Sherman is every bit as meticulous when it comes to recounting his professional life. Studio Affairs lays bare how many compromises are necessary for a career in Hollywood, how frequently opportunities fade away. Sherman never forgot his training in the B-movie unit at Warner Brothers, where previous years’ prestige projects were repurposed into programmers. (The first half of The Mayor of Hell plus the end of San Quentin became Crime School, Sherman’s first writing credit.) When a projected adaptation of James M. Cain’s Serenade fell apart, he reworked The Letter into The Unfaithful.

After reading the book, I caught up with a few Sherman films on DVD. All Through the Night (1941) was of particular interest; Humphrey Bogart in an anti-Nazi action comedy? He plays gambler Gloves Donahue, whose efforts to find out what happened to his favorite cheesecake – I am completely serious – lead him to a ring of fifth columnists. Bogart’s gang includes Jackie Gleason and Phil Silvers. And yet somehow, the movie is leaden from the jump. Honestly, it’s dreadful. I only kept watching because I was convinced it had to get funnier.

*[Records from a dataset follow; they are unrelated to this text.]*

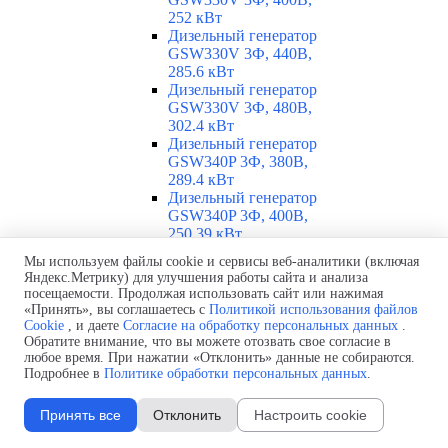
252 кВт
Дизельный генератор
GSW330V 3Ф, 440В,
285.6 кВт
Дизельный генератор
GSW330V 3Ф, 480В,
302.4 кВт
Дизельный генератор
GSW340P 3Ф, 380В,
289.4 кВт
Дизельный генератор
GSW340P 3Ф, 400В,
250.39 кВт
Дизельный генератор
Мы используем файлы cookie и сервисы веб-аналитики (включая
GSW340P Alt. LS 3Ф,
Яндекс.Метрику) для улучшения работы сайта и анализа
400В, 251.46 кВт
посещаемости. Продолжая использовать сайт или нажимая
Дизельный генератор
«Принять», вы соглашаетесь с
Политикой использования файлов
GSW360V 3Ф, 230В,
Cookie
, и даете
Согласие на обработку персональных данных
.
260.86 кВт
Обратите внимание, что вы можете отозвать свое согласие в
любое время. При нажатии «Отклонить» данные не собираются.
Дизельный генератор
Подробнее в
Политике обработки персональных данных
.
GSW360V 3Ф, 400В,
260.86 кВт
Дизельный генератор
Принять все
Отклонить
Настроить cookie
GSW370I 3Ф, 400В,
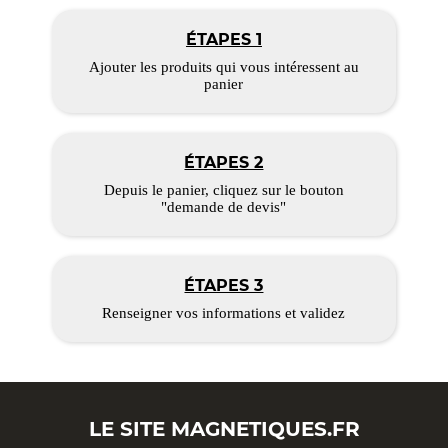
ÉTAPES 1
Ajouter les produits qui vous intéressent au
panier
ÉTAPES 2
Depuis le panier, cliquez sur le bouton
"demande de devis"
ÉTAPES 3
Renseigner vos informations et validez
LE SITE
MAGNETIQUES.FR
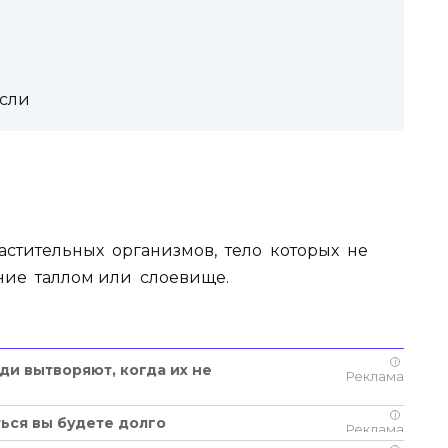
осли
и
стительных организмов, тело которых не
ние таллом или слоевище.
i
ди вытворяют, когда их не
i
ться вы будете долго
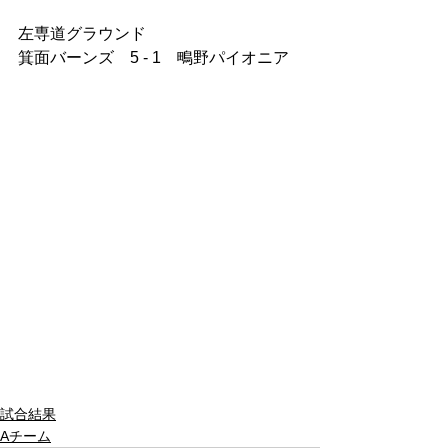
左専道グラウンド
箕面バーンズ　5 - 1　鴫野パイオニア
試合結果
Aチーム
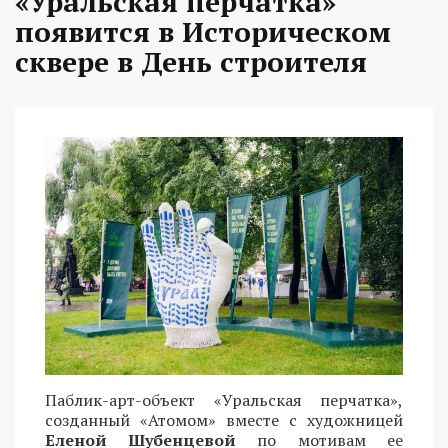
«Уральская перчатка»
появится в Историческом
сквере в День строителя
Паблик-арт-объект «Уральская перчатка»,
созданный «Атомом» вместе с художницей
Еленой Шубенцевой
по мотивам ее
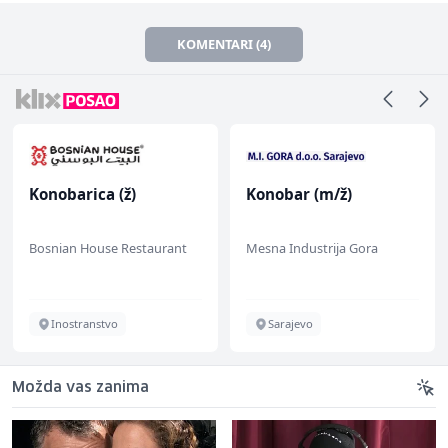
KOMENTARI (4)
Konobarica (ž)
Konobar (m/ž)
Bosnian House Restaurant
Mesna Industrija Gora
Inostranstvo
Sarajevo
Možda vas zanima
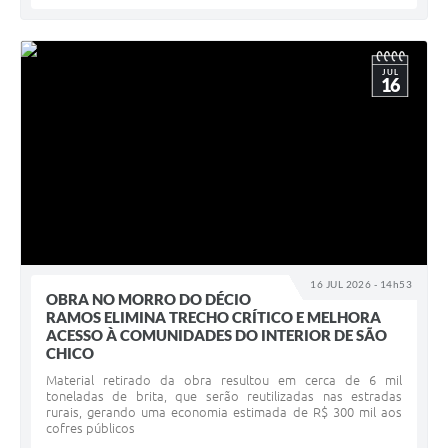
JUL
16
16 JUL 2026 - 14h53
OBRA NO MORRO DO DÉCIO
RAMOS ELIMINA TRECHO CRÍTICO E MELHORA
ACESSO À COMUNIDADES DO INTERIOR DE SÃO
CHICO
Material retirado da obra resultou em cerca de 6 mil
toneladas de brita, que serão reutilizadas nas estradas
rurais, gerando uma economia estimada de R$ 300 mil aos
cofres públicos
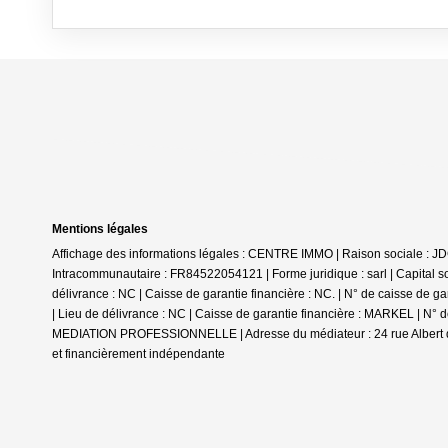
Mentions légales
Affichage des informations légales : CENTRE IMMO | Raison sociale : 
Intracommunautaire : FR84522054121 | Forme juridique : sarl | Capita
délivrance : NC | Caisse de garantie financière : NC. | N° de caisse de 
| Lieu de délivrance : NC | Caisse de garantie financière : MARKEL | N° 
MEDIATION PROFESSIONNELLE | Adresse du médiateur : 24 rue Albert 
et financièrement indépendante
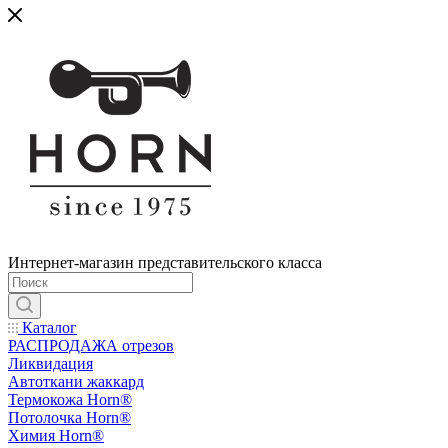
Интернет-магазин представительского класса
Каталог
РАСПРОДАЖА отрезов
Ликвидация
Автоткани жаккард
Термокожа Horn®
Потолочка Horn®
Химия Horn®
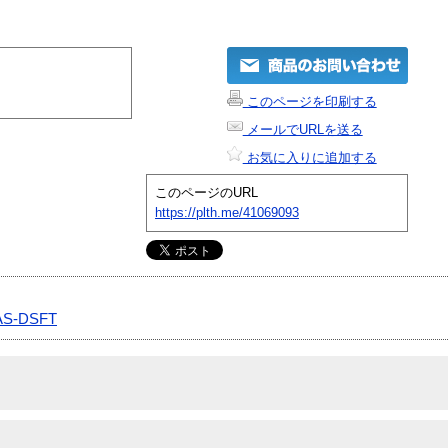
このページを印刷する
メールでURLを送る
お気に入りに追加する
このページのURL
https://plth.me/41069093
AS-DSFT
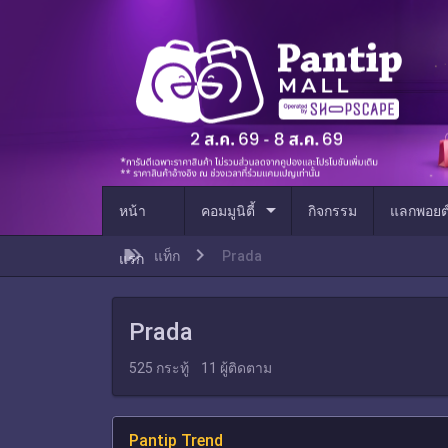
arrow_drop_down
หน้า
คอมมูนิตี้
กิจกรรม
แลกพอยต
แท็ก
Prada
แรก
Prada
525
กระทู้
11
ผู้ติดตาม
Pantip Trend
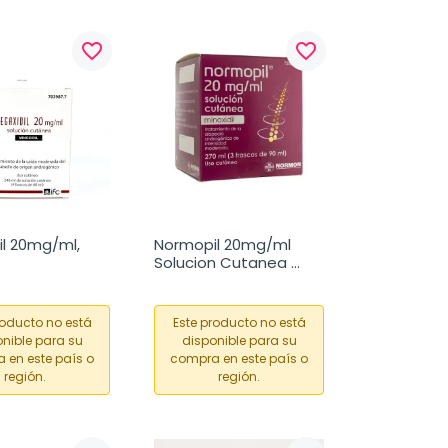
favorite_border
favorite_border
l 20mg/ml, 
Normopil 20mg/ml 
Solucion Cutanea 
270ml
roducto no está
Este producto no está
nible para su
disponible para su
 en este país o
compra en este país o
región.
región.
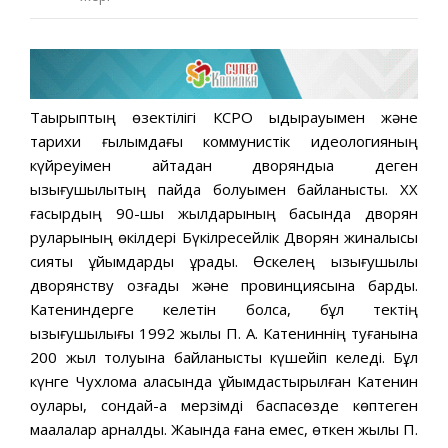
Тақырыптың өзектілігі КСРО ыдырауымен және
тарихи ғылымдағы коммунистік идеологияның
күйреуімен қайтадан дворяндыққа деген
қызығушылықтың пайда болуымен байланысты. ХХ
ғасырдың 90-шы жылдарының басында дворян
руларының өкілдері Бүкілресейлік Дворян жиналысы
сияқты ұйымдарды құрады. Өскелең қызығушылық
дворянству қозғады және провинциясына барды.
Катениндерге келетін болсақ, бұл тектің
қызығушылығы 1992 жылы П. А. Катениннің туғанына
200 жыл толуына байланысты күшейіп келеді. Бұл
күнге Чухлома қаласында ұйымдастырылған Катенин
оқулары, сондай-ақ мерзімді баспасөзде көптеген
мақалалар арналды. Жақында ғана емес, өткен жылы П.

Still, it does produce my favorite story in Sherman’s book. Peter Lorre, as one of the Nazi spies, has to shoot a lock off a door while Judith Anderson hollers in German behind him. When Sherman requested a second take, Lorre says, “That’s all, brother Vince. I can only do this kind of crap once a day. Besides, it’s six o’clock. Time to go home.” (Can’t you just hear Lorre saying that?) Sherman asks how, if that’s true, Lorre could have made all those Mr. Moto pictures. Lorre retorts, “I took dope!” Later, Sherman learns that Lorre wasn’t joking.

Next up was the movie that cemented Sherman’s reputation. Underground (1941) was meant to be a B-picture, but a strong script and Sherman’s direction made it a surprise hit. A wounded Nazi soldier, loyal to the party, returns home, not realizing that his older brother is a leader of the resistance. They are quickly set on a collision course.

Propaganda? You bet. Effective? And how, especially that ending. The idea that this movie was in theaters months before Pearl Harbor boggles the mind. First and foremost, though, Underground functions as a gripping thriller.

Another good Sherman story: the role of an elderly man who aids the resistance was reconceived for the gorgeous Mona Maris because she was “friends” with the film’s producer – and if he didn’t cast her, she was going to cut up all of his suits. Maris is terrific in the movie, but Sherman never bought her in the part.